It is to the credit, therefore, of co-editors Alexander and Bogdanor that the essays in their volume focus on the stupidity, ignorance, bias, distortion, and extremism of the Jewish Israel-bashers, rather than on the supposed mental and emotional status that has propelled them to endorse their preposterous statements. In this context, Efraim Karsh’s dissection of Benny Morris’s work shows how the latter presumed to write about the origin of the Palestine refugee problem without having access to the archives of the Israel Defense Forces. Nor did Morris consult the archival records of Egypt, Syria, Jordan, Iraq, and Lebanon, anent the flight of the Palestinians. Martin Kroessel, in his take on Thomas Friedman, “The Diplomat from Chelm,” (this is a misleading title because the people of Chelm did not harm others outside their community) shows that the Pulitzer prize winner has had access to Israelis who support Israel’s firm position on Gaza and the West Bank but in his published diatribes against Israeli government policy, he simply ignores views which are contrary to his.

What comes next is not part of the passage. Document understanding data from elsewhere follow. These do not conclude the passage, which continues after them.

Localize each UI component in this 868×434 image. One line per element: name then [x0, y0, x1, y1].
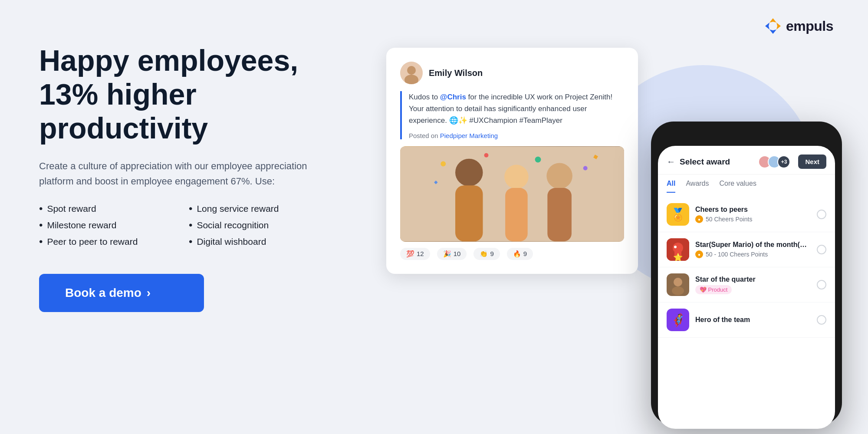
feature-milestone: Milestone reward: [39, 219, 171, 231]
kudos-text: Kudos to @Chris for the incredible UX wo…: [409, 91, 624, 127]
points-text-mario: 50 - 100 Cheers Points: [706, 251, 768, 258]
award-icon-mario: ⭐: [667, 238, 689, 261]
tab-awards[interactable]: Awards: [686, 180, 709, 193]
award-item-cheers[interactable]: 🏅 Cheers to peers ● 50 Cheers Points: [658, 197, 835, 232]
user-avatar: [400, 62, 423, 84]
radio-star-quarter[interactable]: [817, 280, 826, 289]
points-icon-mario: ●: [695, 250, 703, 258]
phone-avatars: +3: [758, 155, 790, 168]
svg-text:⭐: ⭐: [673, 253, 683, 261]
posted-on: Posted on Piedpiper Marketing: [409, 132, 624, 139]
award-info-star-quarter: Star of the quarter 💖 Product: [695, 276, 811, 294]
phone-notch: [712, 128, 781, 142]
feature-digital: Digital wishboard: [189, 236, 321, 248]
radio-cheers[interactable]: [817, 210, 826, 219]
award-points-cheers: ● 50 Cheers Points: [695, 215, 811, 223]
award-icon-hero: 🦸: [667, 309, 689, 331]
award-icon-cheers: 🏅: [667, 203, 689, 226]
reaction-3: 👏9: [473, 248, 500, 260]
award-item-star-quarter[interactable]: Star of the quarter 💖 Product: [658, 267, 835, 302]
svg-point-17: [535, 156, 541, 162]
svg-point-15: [441, 161, 446, 166]
svg-point-16: [484, 153, 489, 157]
plus-badge: +3: [777, 155, 790, 168]
award-item-hero[interactable]: 🦸 Hero of the team: [658, 302, 835, 338]
phone-header: ← Select award +3 Next: [658, 146, 835, 174]
award-name-star-quarter: Star of the quarter: [695, 276, 811, 283]
back-arrow-icon[interactable]: ←: [667, 157, 675, 167]
feature-long-service: Long service reward: [189, 203, 321, 215]
award-tag-container: 💖 Product: [695, 285, 811, 294]
reaction-1: 💯12: [400, 248, 430, 260]
points-icon-cheers: ●: [695, 215, 703, 223]
points-text-cheers: 50 Cheers Points: [706, 216, 752, 223]
svg-point-18: [583, 166, 588, 170]
radio-hero[interactable]: [817, 315, 826, 325]
social-card-header: Emily Wilson: [400, 62, 624, 84]
next-button[interactable]: Next: [798, 155, 826, 169]
left-content: Happy employees, 13% higher productivity…: [39, 43, 321, 312]
book-demo-button[interactable]: Book a demo ›: [39, 274, 204, 312]
cta-label: Book a demo: [65, 286, 141, 300]
mention: @Chris: [440, 93, 466, 101]
svg-point-24: [674, 246, 677, 248]
main-heading: Happy employees, 13% higher productivity: [39, 43, 321, 145]
svg-point-27: [674, 278, 682, 286]
reaction-4: 🔥9: [507, 248, 533, 260]
social-image: [400, 146, 624, 242]
svg-point-13: [546, 163, 572, 189]
product-tag: 💖 Product: [695, 285, 732, 294]
phone-screen: ← Select award +3 Next All Awards Core v…: [658, 146, 835, 429]
svg-rect-14: [547, 188, 572, 241]
sub-text: Create a culture of appreciation with ou…: [39, 158, 321, 189]
social-card: Emily Wilson Kudos to @Chris for the inc…: [386, 48, 638, 274]
award-icon-star-quarter: [667, 273, 689, 296]
award-info-hero: Hero of the team: [695, 316, 811, 324]
phone-tabs: All Awards Core values: [658, 174, 835, 193]
features-grid: Spot reward Long service reward Mileston…: [39, 203, 321, 248]
tab-all[interactable]: All: [667, 180, 675, 193]
svg-point-28: [672, 286, 684, 295]
phone-title: Select award: [680, 157, 754, 167]
phone-mockup: ← Select award +3 Next All Awards Core v…: [651, 122, 842, 425]
reactions-row: 💯12 🎉10 👏9 🔥9: [400, 248, 624, 260]
award-info-cheers: Cheers to peers ● 50 Cheers Points: [695, 206, 811, 223]
svg-point-5: [407, 66, 416, 75]
svg-rect-10: [455, 185, 483, 241]
cta-arrow: ›: [147, 286, 151, 300]
reaction-2: 🎉10: [437, 248, 467, 260]
kudos-content: Kudos to @Chris for the incredible UX wo…: [400, 91, 624, 139]
award-name-mario: Star(Super Mario) of the month(Dec...: [695, 241, 811, 249]
right-section: Emily Wilson Kudos to @Chris for the inc…: [369, 0, 868, 434]
award-item-mario[interactable]: ⭐ Star(Super Mario) of the month(Dec... …: [658, 232, 835, 267]
award-points-mario: ● 50 - 100 Cheers Points: [695, 250, 811, 258]
svg-rect-12: [505, 188, 528, 241]
svg-point-9: [455, 158, 483, 186]
feature-spot-reward: Spot reward: [39, 203, 171, 215]
award-info-mario: Star(Super Mario) of the month(Dec... ● …: [695, 241, 811, 258]
feature-social: Social recognition: [189, 219, 321, 231]
award-name-cheers: Cheers to peers: [695, 206, 811, 214]
svg-point-11: [504, 164, 529, 189]
posted-company: Piedpiper Marketing: [440, 132, 498, 139]
radio-mario[interactable]: [817, 245, 826, 254]
tab-core-values[interactable]: Core values: [720, 180, 756, 193]
award-list: 🏅 Cheers to peers ● 50 Cheers Points ⭐: [658, 193, 835, 419]
user-name: Emily Wilson: [429, 68, 483, 78]
award-name-hero: Hero of the team: [695, 316, 811, 324]
feature-peer: Peer to peer to reward: [39, 236, 171, 248]
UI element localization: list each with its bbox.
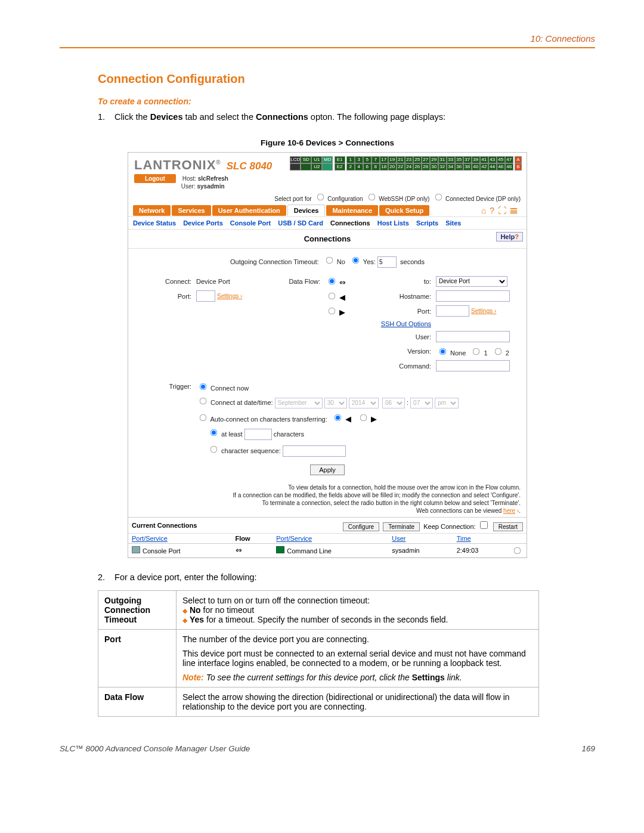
port-43[interactable]: 43: [488, 156, 497, 163]
auto-seq-input[interactable]: [283, 445, 346, 457]
left-settings-link[interactable]: Settings: [217, 293, 242, 299]
port-23[interactable]: 23: [405, 156, 413, 163]
right-port-input[interactable]: [436, 305, 469, 317]
port-29[interactable]: 29: [430, 156, 438, 163]
port-48[interactable]: 48: [505, 163, 513, 171]
cc-terminate-button[interactable]: Terminate: [383, 522, 420, 531]
subtab-sites[interactable]: Sites: [445, 219, 461, 227]
port-6[interactable]: 6: [363, 163, 371, 171]
port-31[interactable]: 31: [438, 156, 447, 163]
port-20[interactable]: 20: [388, 163, 397, 171]
port-26[interactable]: 26: [413, 163, 422, 171]
tab-maintenance[interactable]: Maintenance: [326, 205, 378, 216]
port-3[interactable]: 3: [355, 156, 363, 163]
web-connections-here-link[interactable]: here: [503, 507, 515, 514]
subtab-console-port[interactable]: Console Port: [230, 219, 271, 227]
ver-1[interactable]: 1: [469, 349, 487, 357]
grid-u2[interactable]: U2: [311, 163, 322, 171]
flow-left[interactable]: ◀: [325, 294, 345, 301]
port-40[interactable]: 40: [472, 163, 480, 171]
port-30[interactable]: 30: [430, 163, 438, 171]
logout-button[interactable]: Logout: [134, 174, 176, 183]
subtab-connections[interactable]: Connections: [330, 219, 370, 227]
port-46[interactable]: 46: [497, 163, 505, 171]
port-1[interactable]: 1: [346, 156, 355, 163]
subtab-scripts[interactable]: Scripts: [416, 219, 438, 227]
flow-right[interactable]: ▶: [325, 309, 345, 316]
cc-col-time[interactable]: Time: [453, 534, 507, 544]
subtab-host-lists[interactable]: Host Lists: [377, 219, 409, 227]
port-18[interactable]: 18: [380, 163, 388, 171]
cc-col-user[interactable]: User: [388, 534, 453, 544]
port-45[interactable]: 45: [497, 156, 505, 163]
port-grid[interactable]: LCDSDU1MD E1 135717192123252729313335373…: [290, 156, 522, 171]
auto-dir-right[interactable]: ▶: [357, 416, 377, 423]
ssh-out-options-link[interactable]: SSH Out Options: [381, 320, 431, 327]
ssh-command-input[interactable]: [436, 360, 510, 371]
auto-dir-left[interactable]: ◀: [331, 416, 351, 423]
oct-no[interactable]: No: [323, 258, 345, 265]
trigger-auto[interactable]: Auto-connect on characters transferring:: [196, 416, 327, 423]
port-7[interactable]: 7: [371, 156, 380, 163]
grid-sd[interactable]: SD: [301, 156, 311, 163]
cc-col-portservice2[interactable]: Port/Service: [273, 534, 388, 544]
selport-webssh[interactable]: WebSSH (DP only): [364, 196, 429, 202]
port-8[interactable]: 8: [371, 163, 380, 171]
port-21[interactable]: 21: [397, 156, 405, 163]
port-36[interactable]: 36: [455, 163, 463, 171]
apply-button[interactable]: Apply: [310, 465, 345, 475]
trigger-now[interactable]: Connect now: [196, 385, 249, 392]
port-34[interactable]: 34: [447, 163, 455, 171]
port-39[interactable]: 39: [472, 156, 480, 163]
port-47[interactable]: 47: [505, 156, 513, 163]
cc-row[interactable]: Console Port ⇔ Command Line sysadmin 2:4…: [128, 543, 527, 557]
tab-network[interactable]: Network: [133, 205, 171, 216]
port-25[interactable]: 25: [413, 156, 422, 163]
left-port-input[interactable]: [196, 290, 215, 302]
help-button[interactable]: Help?: [496, 232, 523, 241]
port-27[interactable]: 27: [422, 156, 430, 163]
home-icon[interactable]: ⌂: [481, 206, 490, 215]
cc-configure-button[interactable]: Configure: [343, 522, 379, 531]
header-icons[interactable]: ⌂?⛶☰: [481, 205, 522, 215]
auto-atleast-input[interactable]: [244, 429, 272, 440]
hostname-input[interactable]: [436, 290, 510, 302]
port-32[interactable]: 32: [438, 163, 447, 171]
port-4[interactable]: 4: [355, 163, 363, 171]
cc-col-portservice[interactable]: Port/Service: [128, 534, 232, 544]
oct-seconds-input[interactable]: [377, 256, 397, 268]
grid-cap-b[interactable]: B: [515, 163, 522, 171]
tab-services[interactable]: Services: [172, 205, 210, 216]
tab-devices[interactable]: Devices: [287, 205, 326, 216]
port-19[interactable]: 19: [388, 156, 397, 163]
ver-none[interactable]: None: [436, 349, 466, 357]
subtab-usb-sd-card[interactable]: USB / SD Card: [278, 219, 323, 227]
port-35[interactable]: 35: [455, 156, 463, 163]
grid-u1[interactable]: U1: [311, 156, 322, 163]
grid-md[interactable]: MD: [322, 156, 333, 163]
help-icon[interactable]: ?: [490, 206, 498, 215]
port-2[interactable]: 2: [346, 163, 355, 171]
tab-quick-setup[interactable]: Quick Setup: [379, 205, 429, 216]
port-17[interactable]: 17: [380, 156, 388, 163]
grid-e1[interactable]: E1: [335, 156, 345, 163]
auto-seq[interactable]: character sequence:: [207, 447, 281, 454]
grid-e2[interactable]: E2: [335, 163, 345, 171]
port-38[interactable]: 38: [463, 163, 472, 171]
ssh-user-input[interactable]: [436, 331, 510, 342]
trigger-datetime[interactable]: Connect at date/time:: [196, 399, 273, 406]
port-37[interactable]: 37: [463, 156, 472, 163]
auto-atleast[interactable]: at least: [207, 431, 243, 438]
port-5[interactable]: 5: [363, 156, 371, 163]
port-28[interactable]: 28: [422, 163, 430, 171]
grid-lcd[interactable]: LCD: [290, 156, 301, 163]
ver-2[interactable]: 2: [491, 349, 509, 357]
oct-yes[interactable]: Yes:: [349, 258, 376, 265]
expand-icon[interactable]: ⛶: [498, 206, 510, 215]
subtab-device-ports[interactable]: Device Ports: [183, 219, 223, 227]
tab-user-authentication[interactable]: User Authentication: [212, 205, 286, 216]
selport-conndev[interactable]: Connected Device (DP only): [431, 196, 521, 202]
port-24[interactable]: 24: [405, 163, 413, 171]
list-icon[interactable]: ☰: [510, 206, 522, 215]
port-41[interactable]: 41: [480, 156, 488, 163]
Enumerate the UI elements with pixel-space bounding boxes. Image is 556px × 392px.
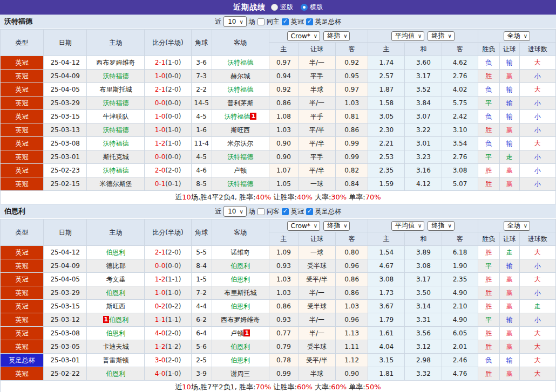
avg-away-cell: 2.01 <box>442 340 478 354</box>
subcol-header-2: 客 <box>336 232 368 246</box>
handicap-result-cell: 赢 <box>499 273 519 286</box>
chevron-down-icon: ∨ <box>447 33 451 39</box>
average-select[interactable]: 平均值∨ <box>391 31 424 41</box>
home-team-cell: 考文垂 <box>87 273 145 286</box>
date-cell: 25-03-29 <box>44 97 87 110</box>
avg-draw-cell: 3.31 <box>405 313 442 327</box>
handicap-result-cell: 输 <box>499 83 519 97</box>
avg-away-cell: 2.46 <box>442 354 478 367</box>
odds-home-cell: 0.93 <box>269 313 298 327</box>
red-card-badge: 1 <box>243 329 250 336</box>
league-filter-checkbox[interactable] <box>306 208 313 215</box>
date-cell: 25-02-22 <box>44 367 87 381</box>
summary-text-part: 近 <box>175 193 182 201</box>
subcol-header-4: 和 <box>405 43 442 56</box>
average-select[interactable]: 平均值∨ <box>391 221 424 231</box>
table-row: 英足总杯25-03-01普雷斯顿3-0(2-0)2-5伯恩利0.78受平/半1.… <box>1 354 556 367</box>
away-team-cell: 赫尔城 <box>212 70 269 83</box>
score-cell: 1-0(0-0) <box>145 110 191 123</box>
avg-draw-cell: 3.12 <box>405 340 442 354</box>
corners-cell: 11-4 <box>191 137 212 150</box>
odds-stage-select[interactable]: 终指∨ <box>323 221 350 231</box>
goals-result-cell: 大 <box>519 340 555 354</box>
chevron-down-icon: ∨ <box>418 33 422 39</box>
handicap-cell: 受平/半 <box>298 273 335 286</box>
bookmaker-select[interactable]: Crow*∨ <box>287 31 321 41</box>
avg-stage-select[interactable]: 终指∨ <box>428 221 454 231</box>
subcol-header-1: 让球 <box>298 232 335 246</box>
summary-text-part: 40% <box>297 193 313 201</box>
table-row: 英冠25-04-09沃特福德1-0(0-0)7-3赫尔城0.94平手0.952.… <box>1 70 556 83</box>
team-name-text: 普利茅斯 <box>227 99 253 107</box>
table-row: 英冠25-03-01斯托克城0-0(0-0)4-5沃特福德0.90平手0.992… <box>1 150 556 164</box>
odds-away-cell: 0.84 <box>336 177 368 191</box>
horizontal-layout-option[interactable]: 横版 <box>301 3 323 12</box>
score-cell: 2-1(2-0) <box>145 83 191 97</box>
goals-result-cell: 走 <box>519 300 555 313</box>
fulltime-score: 0-1 <box>155 180 166 188</box>
select-value: 平均值 <box>395 221 415 230</box>
corners-cell: 3-9 <box>191 367 212 381</box>
score-cell: 1-2(1-2) <box>145 340 191 354</box>
away-team-cell: 米尔沃尔 <box>212 137 269 150</box>
result-cell: 负 <box>478 110 499 123</box>
radio-checked-icon[interactable] <box>301 4 308 11</box>
halftime-score: (1-0) <box>165 289 181 297</box>
odds-away-cell: 0.95 <box>336 70 368 83</box>
bookmaker-select[interactable]: Crow*∨ <box>287 221 321 231</box>
home-team-cell: 西布罗姆维奇 <box>87 56 145 70</box>
avg-away-cell: 4.90 <box>442 313 478 327</box>
fulltime-score: 1-0 <box>155 126 166 134</box>
same-venue-checkbox[interactable] <box>257 18 265 25</box>
home-team-cell: 伯恩利 <box>87 246 145 259</box>
result-cell: 胜 <box>478 340 499 354</box>
corners-cell: 1-6 <box>191 123 212 137</box>
away-team-cell: 沃特福德 <box>212 56 269 70</box>
team-name-text: 米德尔斯堡 <box>99 180 132 188</box>
period-select[interactable]: 全场∨ <box>504 221 530 231</box>
match-count-select[interactable]: 10∨ <box>223 16 247 27</box>
same-venue-checkbox[interactable] <box>257 208 265 215</box>
chevron-down-icon: ∨ <box>239 19 243 25</box>
match-count-select[interactable]: 10∨ <box>223 206 247 217</box>
page-title: 近期战绩 <box>233 3 266 12</box>
league-filter-checkbox[interactable] <box>306 18 313 25</box>
team-name-text: 斯旺西 <box>106 302 125 310</box>
radio-icon[interactable] <box>271 4 278 11</box>
corners-cell: 5-6 <box>191 340 212 354</box>
period-select[interactable]: 全场∨ <box>504 31 530 41</box>
odds-stage-select[interactable]: 终指∨ <box>323 31 350 41</box>
subcol-header-8: 进球数 <box>519 43 555 56</box>
table-row: 英冠25-04-12西布罗姆维奇2-1(1-0)3-6沃特福德0.97半/一0.… <box>1 56 556 70</box>
avg-stage-select[interactable]: 终指∨ <box>428 31 454 41</box>
league-type-cell: 英冠 <box>1 164 44 177</box>
team-sections: 沃特福德近10∨场 同主 英冠英足总杯类型日期主场比分(半场)角球客场Crow*… <box>0 15 556 392</box>
team-name-text: 卡迪夫城 <box>103 343 128 350</box>
chevron-down-icon: ∨ <box>418 223 422 229</box>
halftime-score: (1-0) <box>165 140 181 147</box>
date-cell: 25-03-08 <box>44 137 87 150</box>
team-name-text: 沃特福德 <box>224 113 250 120</box>
date-cell: 25-04-05 <box>44 83 87 97</box>
team-name-text: 考文垂 <box>106 276 125 283</box>
league-filter-checkbox[interactable] <box>282 208 289 215</box>
matches-label: 场 <box>249 17 255 26</box>
odds-away-cell: 1.03 <box>336 300 368 313</box>
halftime-score: (1-0) <box>165 370 181 377</box>
summary-text-part: 30% <box>331 193 347 201</box>
handicap-result-cell: 输 <box>499 137 519 150</box>
vertical-layout-option[interactable]: 竖版 <box>271 3 293 12</box>
avg-draw-cell: 3.32 <box>405 367 442 381</box>
away-team-cell: 沃特福德1 <box>212 110 269 123</box>
red-card-badge: 1 <box>103 316 110 323</box>
league-filter-checkbox[interactable] <box>282 18 289 25</box>
halftime-score: (1-0) <box>165 126 181 134</box>
league-type-cell: 英冠 <box>1 273 44 286</box>
league-type-cell: 英冠 <box>1 246 44 259</box>
score-cell: 1-2(1-0) <box>145 137 191 150</box>
subcol-header-8: 进球数 <box>519 232 555 246</box>
odds-away-cell: 0.86 <box>336 286 368 300</box>
avg-home-cell: 2.35 <box>368 164 405 177</box>
corners-cell: 4-5 <box>191 110 212 123</box>
goals-result-cell: 大 <box>519 327 555 340</box>
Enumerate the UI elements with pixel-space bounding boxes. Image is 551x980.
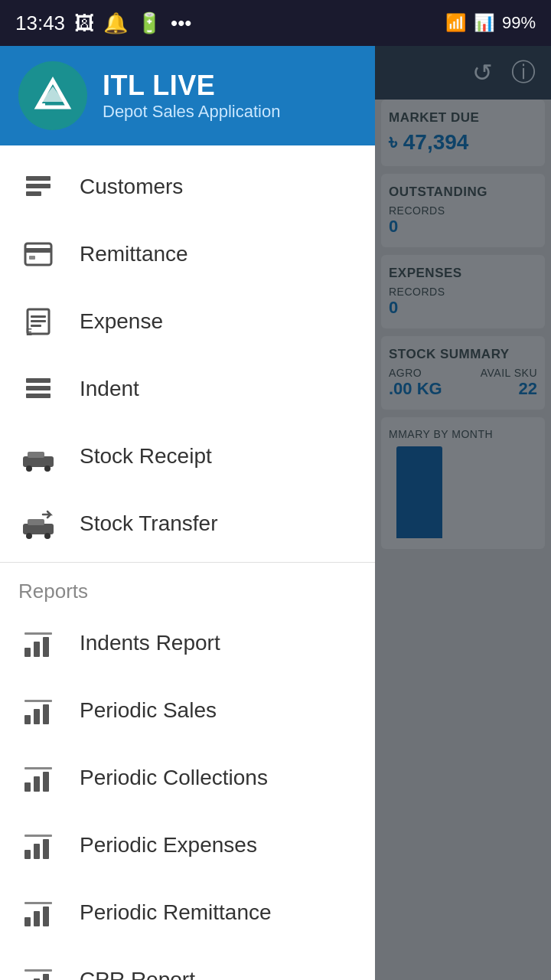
svg-rect-34 [34,776,40,792]
svg-rect-8 [29,256,35,260]
periodic-collections-icon [18,758,58,798]
notification-icon: 🔔 [103,11,128,35]
svg-rect-28 [24,632,52,635]
drawer-header: ITL LIVE Depot Sales Application [0,46,375,145]
battery-level: 99% [502,13,536,33]
indent-icon [18,369,58,409]
svg-rect-42 [34,911,40,926]
svg-rect-10 [31,315,46,318]
svg-point-24 [44,533,51,539]
app-title: ITL LIVE [103,70,280,102]
cpr-report-label: CPR Report [80,968,195,980]
photo-icon: 🖼 [74,11,94,35]
periodic-collections-label: Periodic Collections [80,766,268,790]
svg-rect-22 [28,519,44,525]
expense-icon: E [18,302,58,341]
more-icon: ••• [171,11,191,35]
stock-receipt-icon [18,436,58,476]
svg-rect-27 [43,637,49,657]
svg-rect-5 [26,191,41,196]
cpr-report-icon [18,960,58,980]
svg-rect-31 [43,704,49,724]
svg-rect-14 [26,378,51,383]
svg-rect-21 [23,524,54,534]
svg-point-20 [44,466,51,472]
svg-point-23 [26,533,32,539]
svg-rect-47 [43,974,49,980]
expense-label: Expense [80,309,163,334]
periodic-remittance-icon [18,893,58,933]
svg-rect-37 [24,850,31,859]
svg-rect-11 [31,320,46,322]
battery-icon: 🔋 [137,11,161,35]
svg-rect-12 [31,325,41,327]
periodic-expenses-icon [18,825,58,865]
customers-label: Customers [80,175,183,199]
sidebar-item-cpr-report[interactable]: CPR Report [0,946,375,980]
logo-icon [30,73,76,119]
svg-rect-48 [24,969,52,972]
svg-rect-29 [24,715,31,724]
stock-transfer-icon [18,504,58,544]
reports-divider [0,562,375,563]
sidebar-item-periodic-collections[interactable]: Periodic Collections [0,744,375,812]
svg-rect-30 [34,709,40,724]
time-display: 13:43 [15,11,65,35]
svg-rect-38 [34,844,40,859]
svg-rect-18 [28,452,44,458]
indents-report-icon [18,623,58,663]
sidebar-item-indents-report[interactable]: Indents Report [0,609,375,677]
periodic-sales-icon [18,691,58,730]
sidebar-item-periodic-expenses[interactable]: Periodic Expenses [0,812,375,879]
remittance-icon [18,234,58,274]
sidebar-item-stock-transfer[interactable]: Stock Transfer [0,490,375,557]
sidebar-item-remittance[interactable]: Remittance [0,220,375,288]
svg-rect-33 [24,782,31,792]
svg-rect-32 [24,700,52,702]
wifi-icon: 📶 [445,13,466,33]
stock-transfer-label: Stock Transfer [80,511,218,536]
remittance-label: Remittance [80,242,188,266]
indents-report-label: Indents Report [80,631,220,655]
sidebar-item-customers[interactable]: Customers [0,153,375,220]
stock-receipt-label: Stock Receipt [80,444,212,469]
svg-rect-25 [24,648,31,657]
drawer-overlay[interactable] [375,46,551,980]
sidebar-item-expense[interactable]: E Expense [0,288,375,355]
app-subtitle: Depot Sales Application [103,102,280,122]
svg-rect-43 [43,906,49,926]
svg-rect-4 [26,184,51,188]
sidebar-item-stock-receipt[interactable]: Stock Receipt [0,423,375,490]
svg-rect-7 [25,248,51,253]
reports-section-header: Reports [0,567,375,609]
svg-rect-41 [24,917,31,926]
svg-rect-40 [24,835,52,837]
drawer-menu[interactable]: Customers Remittance E [0,145,375,980]
svg-rect-26 [34,642,40,657]
sidebar-item-periodic-sales[interactable]: Periodic Sales [0,677,375,744]
navigation-drawer: ITL LIVE Depot Sales Application Custome… [0,46,375,980]
svg-rect-3 [26,176,51,181]
svg-rect-39 [43,839,49,859]
app-logo [18,61,87,130]
svg-rect-36 [24,767,52,769]
sidebar-item-indent[interactable]: Indent [0,355,375,423]
svg-point-19 [26,466,32,472]
app-info: ITL LIVE Depot Sales Application [103,70,280,122]
signal-icon: 📊 [474,13,494,33]
sidebar-item-periodic-remittance[interactable]: Periodic Remittance [0,879,375,946]
svg-text:E: E [26,327,32,338]
svg-rect-16 [26,394,51,398]
svg-rect-15 [26,386,51,390]
periodic-expenses-label: Periodic Expenses [80,833,257,858]
svg-rect-44 [24,902,52,904]
periodic-sales-label: Periodic Sales [80,698,217,723]
svg-rect-35 [43,772,49,792]
svg-rect-6 [25,243,51,265]
indent-label: Indent [80,377,139,401]
periodic-remittance-label: Periodic Remittance [80,900,272,925]
svg-rect-17 [23,456,54,467]
customers-icon [18,167,58,207]
status-bar: 13:43 🖼 🔔 🔋 ••• 📶 📊 99% [0,0,551,46]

Edward Alexander’s introduction to this volume and his chapter on “The Berkeley School,” evidence a deep knowledge of views and opinions that he does not share but that he does not hesitate to present and then counter with a wealth of information and keen analytical tools of great precision. He has borrowed a phrase from Commentary’s Gabriel Schoenfeld, “Antisemitism-denial,” to characterize a group of Jews (including part of the cousinhood among Israeli intellectuals) who are so blinkered in their vision that they either refuse to recognize it when their noses are rubbed in it or who perversely endorse it as a legitimate desideratum. Alexander’s focus on a group of Berkeley professors who are behind the divestment in Israel campaign is especially noteworthy for the way he examines the subtleties of language used by these intellectuals to mask their insensate hatred of the Jewish State.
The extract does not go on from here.